Die menschen, van heinde en ver gekomen, bidden en smeekten Mgr., als eene genade, om in de hut te worden toegelaten: de Bisschop, die wel degelijk alles wilde vermijden wat als eene officiëele bekrachtiging van zijne zijde, kon aanzien worden en enkel en alleen als onderzoeker wilde optreden, kon echter aan den drang geen weêrstand bieden.
In groepen van tien personen werd het publiek toegelaten. De levendige ontroering, welke zich van die menschen meester maakte, is niet te beschrijven. Velen zonken als instinktievelijk op de knieën en er waren dames, welke den zakdoek uitstaken om de bloedende wonden aan te raken.
Toen richtte de Bisschop zich levendig op riep haar toe: ‘geene afgoderij!’ (pas d'idolâtrie.)
Dezelfde briefschrijver, aan wien wij deze bijzonderheden grootendeels ontleenen, zegt nog:
‘Een feit heeft mij vooral getroffen. Omtrent 's middags riep Mgr., Louise uit hare diepe verrukking, door haren naam zeer zacht uit te spreken. Louise kende den bisschop niet, die de hut was binnen getreden toen gezegde toestand reeds aanvang genomen had. Hare eerste beweging was, hare handen met een linnen doek te bedekken, die op hare knieën lag, die ziele-zedigheid trof mij....
De Bisschop had een onderhoud met Louise Lateau, en het eerste wat zij hem vroeg, zooals Mgr. nadien verklaarde, was, haar toch toe te laten verborgen te leven en die bezoeken, te verwijderen welke de rust van haren familiekring stoorden.
Des avonds, toen zij uit hare verrukking oprees, hernieuwde zij die smeekingen aan Zijn Hoogw., en de moeder, welke pas opstaat van het ziekbed aan 't welk zij drie maanden lang gekluisterd word, en aan welke ongesteldheid al die ontroeringen niet vreemd zijn, voegde haar smeekgebed bij dat harer dochter, en dit op eenen toon, die Mgr. diep bewogen heeft.’
Als gehoorzame katholieken hebben moeder en dochter sedert elf maanden, zich het onderzoek getroost; doch dit nu geëindigd zijnde, vragen zij rust en afzondering; zij wenschen vergeten te worden en in haar nederig verblijf, voor haar dagelijksch brood te werken, zoo als voorheen.
Het verslag van den hoogleeraar Lefebvre zal worden publiek gemaakt: 't zal gewis aanleiding geven tot eene massa controversen. Uit de wrijving komt het licht! Tot heden toe heeft de wetenschap nog niets ernstige over het gebeurde te Bois-d'Haine opgeleverd.
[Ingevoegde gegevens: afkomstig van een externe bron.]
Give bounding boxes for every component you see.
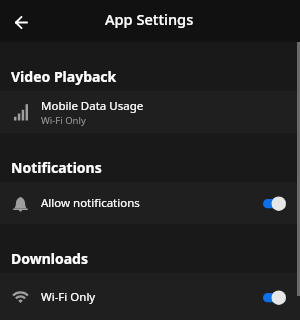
- staticText: Wi-Fi Only: [41, 289, 96, 305]
- button[interactable]: Back: [6, 7, 36, 37]
- button[interactable]: Wi-Fi Only: [0, 273, 300, 320]
- staticText: Video Playback: [11, 67, 117, 86]
- staticText: App Settings: [105, 9, 194, 29]
- staticText: Wi-Fi Only: [41, 114, 86, 127]
- staticText: Allow notifications: [41, 195, 140, 211]
- staticText: Notifications: [11, 158, 102, 177]
- button[interactable]: Allow notifications: [0, 182, 300, 224]
- staticText: Downloads: [11, 249, 88, 268]
- staticText: Mobile Data Usage: [41, 98, 144, 114]
- button[interactable]: Allow notifications: [263, 195, 286, 211]
- button[interactable]: Mobile Data Usage: [0, 91, 300, 133]
- button[interactable]: Wi-Fi Only: [263, 289, 286, 305]
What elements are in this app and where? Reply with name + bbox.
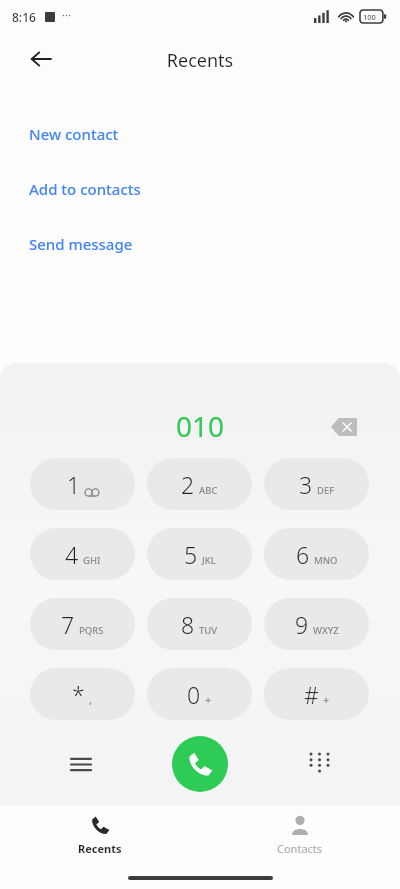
staticText: Send message <box>29 234 133 254</box>
staticText: 8 <box>181 609 195 640</box>
staticText: 4 <box>65 539 79 570</box>
staticText: 6 <box>296 539 310 570</box>
button[interactable]: Call <box>172 736 228 792</box>
staticText: DEF <box>317 484 335 497</box>
staticText: 7 <box>61 609 75 640</box>
button[interactable]: # <box>264 668 369 720</box>
staticText: PQRS <box>79 624 104 637</box>
staticText: Contacts <box>277 841 323 856</box>
staticText: + <box>323 692 330 707</box>
staticText: 0 <box>187 679 201 710</box>
staticText: TUV <box>199 624 218 637</box>
button[interactable]: * <box>30 668 135 720</box>
button[interactable]: 7 <box>30 598 135 650</box>
staticText: ··· <box>62 7 71 22</box>
button[interactable]: 0 <box>147 668 252 720</box>
button[interactable]: 8 <box>147 598 252 650</box>
staticText: ABC <box>199 484 218 497</box>
button[interactable]: Add to contacts <box>0 161 400 216</box>
staticText: WXYZ <box>313 624 339 637</box>
staticText: MNO <box>314 554 338 567</box>
staticText: GHI <box>83 554 101 567</box>
button[interactable]: Send message <box>0 216 400 271</box>
button[interactable]: Call log options <box>55 738 107 790</box>
button[interactable]: Back <box>18 36 64 82</box>
staticText: 9 <box>295 609 309 640</box>
button[interactable]: 3 <box>264 458 369 510</box>
staticText: 2 <box>181 469 195 500</box>
staticText: + <box>205 692 212 707</box>
button[interactable]: 6 <box>264 528 369 580</box>
staticText: Recents <box>78 841 122 856</box>
button[interactable]: Recents <box>0 806 200 868</box>
button[interactable]: 4 <box>30 528 135 580</box>
staticText: 8:16 <box>12 9 36 25</box>
staticText: 3 <box>299 469 313 500</box>
staticText: # <box>304 679 319 710</box>
staticText: , <box>89 692 93 707</box>
button[interactable]: 1 <box>30 458 135 510</box>
staticText: 010 <box>0 407 400 445</box>
staticText: 1 <box>67 469 81 500</box>
staticText: Add to contacts <box>29 179 141 199</box>
staticText: Recents <box>0 48 400 73</box>
button[interactable]: Backspace <box>322 409 366 445</box>
staticText: * <box>72 679 85 710</box>
staticText: JKL <box>202 554 216 567</box>
staticText: New contact <box>29 124 119 144</box>
staticText: 100 <box>363 12 376 22</box>
staticText: 5 <box>184 539 198 570</box>
button[interactable]: 9 <box>264 598 369 650</box>
button[interactable]: Dialpad <box>293 738 345 790</box>
button[interactable]: 2 <box>147 458 252 510</box>
button[interactable]: 5 <box>147 528 252 580</box>
button[interactable]: Contacts <box>200 806 400 868</box>
button[interactable]: New contact <box>0 106 400 161</box>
Merkwaardig zijn de woorden van een rationalistisch geneesheer, die vroeger over het bewust geval geschreven had en eindelijk in persoon het feit kwam in oogenschouw nemen:
‘Ik ben een rationalist,’ zegde hij; ik moet dus eene uitlegging buiten het bovennatuurlijke zoeken. Het feit, waarvan ik getuige ben geweest, is gewis het buitengewoonste en het volledigste van alle die, van welke de geschiedenis der stigmatisatie en der verrukking spreekt. Ik heb psysiologische uitleggingen gezocht, welke mij niet gansch voldoende schijnen, ik erken dit; maar ik ga die belangwekkende studie voortzetten. Ik hoop de wetenschappelijke uitlegging te vinden; indien ik ze niet vind, zullen anderen ze vinden.’
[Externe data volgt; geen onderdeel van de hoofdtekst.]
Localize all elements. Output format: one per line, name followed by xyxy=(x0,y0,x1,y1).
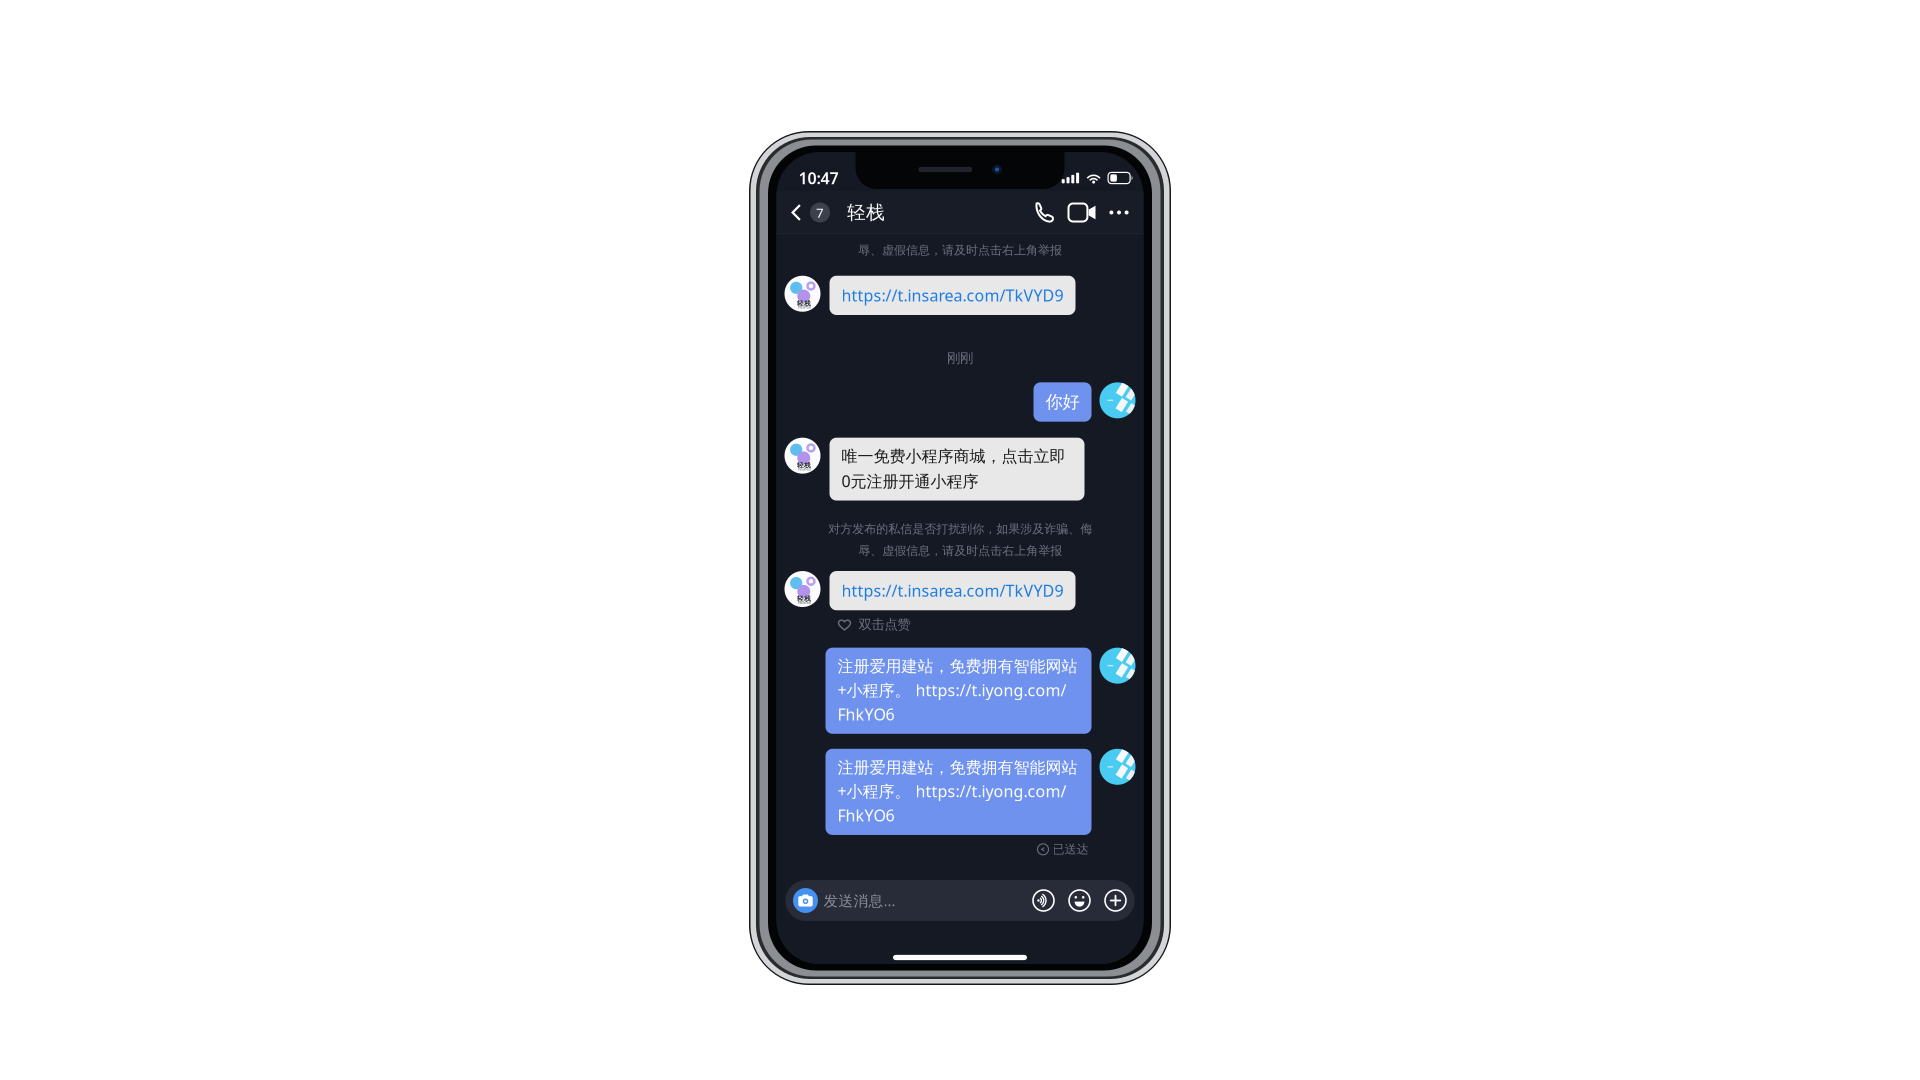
staticText: 注册爱用建站，免费拥有智能网站+小程序。 https://t.iyong.com… xyxy=(838,758,1078,826)
button[interactable]: 发送消息... xyxy=(824,880,1026,921)
button[interactable]: 轻栈 profile xyxy=(784,276,820,312)
staticText: https://t.insarea.com/TkVYD9 xyxy=(842,580,1064,601)
button[interactable]: Back, 7 unread xyxy=(776,191,843,234)
button[interactable]: 轻栈 profile xyxy=(784,571,820,607)
staticText: insarea xyxy=(798,466,811,472)
staticText: 发送消息... xyxy=(824,891,896,910)
button[interactable]: https://t.insarea.com/TkVYD9 xyxy=(830,571,1076,610)
staticText: 你好 xyxy=(1046,391,1080,413)
button[interactable]: https://t.insarea.com/TkVYD9 xyxy=(830,276,1076,315)
staticText: 10:47 xyxy=(798,167,838,189)
button[interactable]: 轻栈 profile xyxy=(784,438,820,474)
staticText: 双击点赞 xyxy=(858,616,910,633)
button[interactable]: More options xyxy=(1098,880,1134,921)
staticText: 轻栈 xyxy=(797,461,811,470)
button[interactable]: 唯一免费小程序商城，点击立即0元注册开通小程序 xyxy=(830,438,1084,501)
staticText: insarea xyxy=(798,304,811,310)
button[interactable]: More xyxy=(1102,191,1136,234)
button[interactable]: Video call xyxy=(1062,191,1102,234)
button[interactable]: 注册爱用建站，免费拥有智能网站+小程序。 https://t.iyong.com… xyxy=(826,648,1092,734)
staticText: https://t.insarea.com/TkVYD9 xyxy=(842,285,1064,306)
button[interactable]: My profile xyxy=(1100,749,1136,785)
staticText: 辱、虚假信息，请及时点击右上角举报 xyxy=(858,243,1062,258)
staticText: 刚刚 xyxy=(947,350,973,366)
button[interactable]: Emoji xyxy=(1062,880,1098,921)
button[interactable]: Voice message xyxy=(1026,880,1062,921)
staticText: insarea xyxy=(798,600,811,605)
staticText: 已送达 xyxy=(1052,842,1088,857)
staticText: 注册爱用建站，免费拥有智能网站+小程序。 https://t.iyong.com… xyxy=(838,657,1078,725)
button[interactable]: Camera xyxy=(788,880,824,921)
staticText: 唯一免费小程序商城，点击立即0元注册开通小程序 xyxy=(842,447,1066,492)
button[interactable]: 注册爱用建站，免费拥有智能网站+小程序。 https://t.iyong.com… xyxy=(826,749,1092,835)
staticText: 轻栈 xyxy=(797,595,811,603)
staticText: 轻栈 xyxy=(847,201,885,224)
staticText: 轻栈 xyxy=(797,299,811,308)
staticText: 对方发布的私信是否打扰到你，如果涉及诈骗、侮辱、虚假信息，请及时点击右上角举报 xyxy=(828,522,1092,558)
button[interactable]: 你好 xyxy=(1034,382,1092,422)
button[interactable]: My profile xyxy=(1100,382,1136,418)
button[interactable]: 轻栈 xyxy=(843,191,889,234)
staticText: 7 xyxy=(816,204,824,221)
button[interactable]: Voice call xyxy=(1026,191,1062,234)
button[interactable]: My profile xyxy=(1100,648,1136,684)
Dat is eene goede troost; maar verraden die woorden niet eenigszins de onmacht der wetenschap?
Laat ons niets beslissen; eens, wie weet hoe spoedig, zal het ons gegeven zijn te weten of de gebeurtenissen te Bois-d'Haine, tot de natuurlijke of bovennatuurlijke orde van zaken behooren; want Goddank! wij zijn niet van diegenen, welke als het ware de hand Gods hebben afgehakt!.....
Na dit verhaal, hetwelk onpartijdig is neêrgeschreven, hebben wij ons gewis niet met alle dwaasheden bezig te houden, welke de liberale pers over de wondervolle gebeurtenis heeft uitgekraamd.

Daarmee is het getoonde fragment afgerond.